Every Christmas Day, ABC (since 1996) airs a Christmas parade at Walt Disney World Resort and along with its sister cable network, ESPN (since they jointly acquired broadcast rights to the league in 2002), NBA games featuring some of the league's best teams and players, broadcasting a doubleheader (or as many as five games between the two networks in certain years); the NBA's Christmas Day games are notable as they historically serve as the league's first game telecasts on over-the-air network television each season. NBC airs the Vatican Midnight Mass service at St. Peter's Basilica on Christmas Eve night (having broadcast the service annually since 1972, typically in place of the network's regular late-night programming), and usually airs an ice skating special (often on the weekend prior to or of the holiday). Additionally, CBS usually airs college basketball games the day after Christmas while NBC airs a Premier League soccer match that same day.

Christmas specials based on classical music have also been well received. Among them, in addition to the previously mentioned Amahl and the Night Visitors, have been the many telecasts of the ballet The Nutcracker, and concert specials featuring musicians such as the Boston Pops, the Mormon Tabernacle Choir, the Cincinnati Pops, and the Atlanta Symphony Orchestra and Chorus.

==Radio==

Many radio stations begin to add Christmas music to their rotation in late November, and often switch to all-Christmas programming for December 25. Some do for part of or all of December 24 as well. A few stations switch to all-Christmas music for the entire season (some beginning as early as mid-November); in Detroit, 100.3 WNIC in 2005 started Christmas music day and night on midnight of October 31 because programmers believed that at least some listeners who are attracted by the Christmas music will remain loyal listeners when the station reverts to its standard format on Boxing Day. Radio stations also broadcast traditional Western art music, such as the "Hallelujah" chorus from Handel's Messiah. Among other pieces inspired by Christmas are Tchaikovsky's ballet The Nutcracker and the popular suite drawn from it, and Johann Sebastian Bach's "Christmas Oratorio" (BWV 248). Some radio stations play Christmas music commercial-free the entire day on Christmas Day, with only interruptions for Christmas messages from station personnel and personnel from the station's parent company. Others, like 96.5 KOIT in San Francisco do on both part of or all of Christmas Eve and the entire day Christmas Day. Frequently, the first song played on an "all-Christmas" station is the popular tune It's Beginning to Look a Lot Like Christmas.

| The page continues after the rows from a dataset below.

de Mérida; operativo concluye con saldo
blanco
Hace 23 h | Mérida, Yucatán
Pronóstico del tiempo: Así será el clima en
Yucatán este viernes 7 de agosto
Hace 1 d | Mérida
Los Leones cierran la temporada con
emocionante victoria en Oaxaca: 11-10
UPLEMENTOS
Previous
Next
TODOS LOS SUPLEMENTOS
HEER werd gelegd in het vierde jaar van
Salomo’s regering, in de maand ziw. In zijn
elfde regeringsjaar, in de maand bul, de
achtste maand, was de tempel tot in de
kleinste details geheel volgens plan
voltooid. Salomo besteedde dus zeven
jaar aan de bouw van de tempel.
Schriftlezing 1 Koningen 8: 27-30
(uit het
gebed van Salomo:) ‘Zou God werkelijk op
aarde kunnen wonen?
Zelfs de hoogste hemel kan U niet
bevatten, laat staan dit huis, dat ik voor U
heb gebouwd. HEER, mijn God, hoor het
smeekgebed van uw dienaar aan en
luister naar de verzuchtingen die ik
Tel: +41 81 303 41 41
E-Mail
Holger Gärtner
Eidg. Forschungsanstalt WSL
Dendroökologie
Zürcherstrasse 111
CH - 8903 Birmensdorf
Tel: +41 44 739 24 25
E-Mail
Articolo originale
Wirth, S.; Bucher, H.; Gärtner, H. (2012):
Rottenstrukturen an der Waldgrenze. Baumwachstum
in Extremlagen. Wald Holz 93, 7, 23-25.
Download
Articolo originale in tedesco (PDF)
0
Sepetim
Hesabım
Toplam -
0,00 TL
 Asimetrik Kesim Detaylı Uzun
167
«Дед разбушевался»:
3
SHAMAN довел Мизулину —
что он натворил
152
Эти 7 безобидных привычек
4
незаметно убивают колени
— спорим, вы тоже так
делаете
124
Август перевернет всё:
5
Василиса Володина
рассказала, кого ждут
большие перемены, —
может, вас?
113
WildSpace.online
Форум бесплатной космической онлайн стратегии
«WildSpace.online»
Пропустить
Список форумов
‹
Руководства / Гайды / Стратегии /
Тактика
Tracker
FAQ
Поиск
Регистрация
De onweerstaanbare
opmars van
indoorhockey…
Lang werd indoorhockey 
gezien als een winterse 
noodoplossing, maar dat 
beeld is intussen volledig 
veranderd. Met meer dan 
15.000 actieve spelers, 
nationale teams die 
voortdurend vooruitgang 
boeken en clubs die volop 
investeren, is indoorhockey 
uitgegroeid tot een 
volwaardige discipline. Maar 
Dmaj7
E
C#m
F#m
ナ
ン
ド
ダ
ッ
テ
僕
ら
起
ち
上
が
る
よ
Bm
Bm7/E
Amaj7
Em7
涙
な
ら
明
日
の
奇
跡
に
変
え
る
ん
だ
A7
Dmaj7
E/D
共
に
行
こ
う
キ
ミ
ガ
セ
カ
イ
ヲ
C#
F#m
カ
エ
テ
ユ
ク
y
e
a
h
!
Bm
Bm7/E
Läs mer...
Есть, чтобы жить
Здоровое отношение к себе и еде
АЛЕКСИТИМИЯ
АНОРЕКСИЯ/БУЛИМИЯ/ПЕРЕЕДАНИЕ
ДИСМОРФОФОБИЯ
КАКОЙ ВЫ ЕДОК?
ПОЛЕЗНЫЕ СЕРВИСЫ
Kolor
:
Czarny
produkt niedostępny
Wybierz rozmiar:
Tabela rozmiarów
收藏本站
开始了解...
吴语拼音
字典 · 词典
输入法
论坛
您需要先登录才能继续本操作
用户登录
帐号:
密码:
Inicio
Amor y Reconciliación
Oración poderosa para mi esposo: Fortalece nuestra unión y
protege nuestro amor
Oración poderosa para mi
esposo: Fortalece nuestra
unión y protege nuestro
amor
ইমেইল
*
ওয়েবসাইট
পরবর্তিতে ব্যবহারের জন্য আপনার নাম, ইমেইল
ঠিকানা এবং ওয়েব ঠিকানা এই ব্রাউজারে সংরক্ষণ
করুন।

The Music Choice channels have over the past few years have begun playing Christmas music as early as the beginning of November, instead of waiting till after Thanksgiving.

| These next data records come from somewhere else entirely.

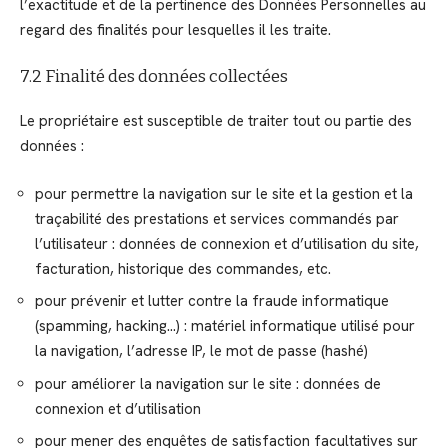
l’exactitude et de la pertinence des Données Personnelles au
regard des finalités pour lesquelles il les traite.
7.2 Finalité des données collectées
Le propriétaire est susceptible de traiter tout ou partie des
données :
pour permettre la navigation sur le site et la gestion et la
traçabilité des prestations et services commandés par
l’utilisateur : données de connexion et d’utilisation du site,
facturation, historique des commandes, etc.
pour prévenir et lutter contre la fraude informatique
(spamming, hacking…) : matériel informatique utilisé pour
la navigation, l’adresse IP, le mot de passe (hashé)
pour améliorer la navigation sur le site : données de
connexion et d’utilisation
pour mener des enquêtes de satisfaction facultatives sur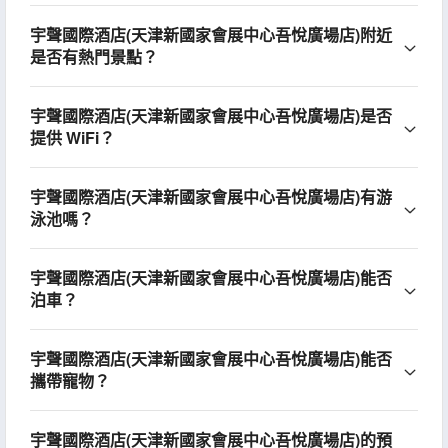
宇聲國際酒店(天津新國家會展中心吾悅廣場店)附近
是否有熱門景點？
宇聲國際酒店(天津新國家會展中心吾悅廣場店)是否
提供 WiFi？
宇聲國際酒店(天津新國家會展中心吾悅廣場店)有游
泳池嗎？
宇聲國際酒店(天津新國家會展中心吾悅廣場店)能否
泊車？
宇聲國際酒店(天津新國家會展中心吾悅廣場店)能否
攜帶寵物？
宇聲國際酒店(天津新國家會展中心吾悅廣場店)的預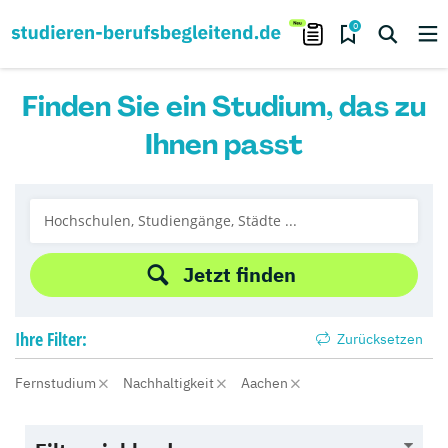
0
Finden Sie ein Studium, das zu
Ihnen passt
Jetzt finden
Ihre
Filter:
Zurücksetzen
Fernstudium
Nachhaltigkeit
Aachen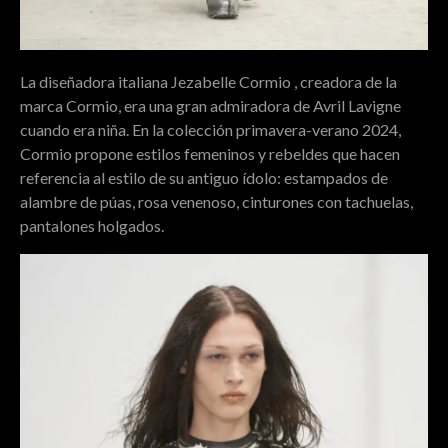
La diseñadora italiana Jezabelle Cormio , creadora de la
marca Cormio, era una gran admiradora de Avril Lavigne
cuando era niña. En la colección primavera-verano 2024,
Cormio propone estilos femeninos y rebeldes que hacen
referencia al estilo de su antiguo ídolo: estampados de
alambre de púas, rosa venenoso, cinturones con tachuelas,
pantalones holgados.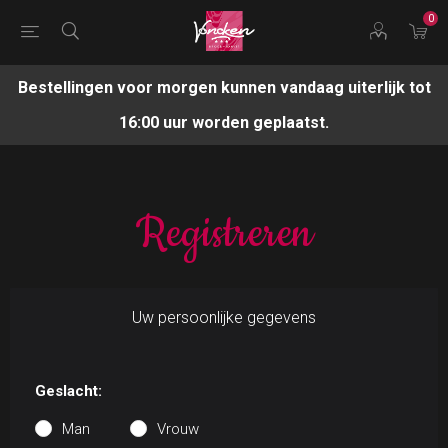
0
Bestellingen voor morgen kunnen vandaag uiterlijk tot
16:00 uur worden geplaatst.
Registreren
Uw persoonlijke gegevens
Geslacht:
Man
Vrouw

The UK music industry features the battle of the bands and artists to make it to the Christmas No. 1 spot, recognised on the first Sunday before, or on, Christmas Day. Many of these songs are festive, while others are novelty songs that remain but briefly at the top of the chart. Gospel singer Cliff Richard is a fixture of Christmas charts, appearing nearly every year, and subsequently being mocked for doing so. In more recent years the Christmas chart has been dominated by the winner of The X Factor and various social media backed records aimed to hijack the charts.

As with television, British radio programmes also schedule Christmas specials. These mainly include comedy shows such as I'm Sorry I Haven't a Clue and The Now Show.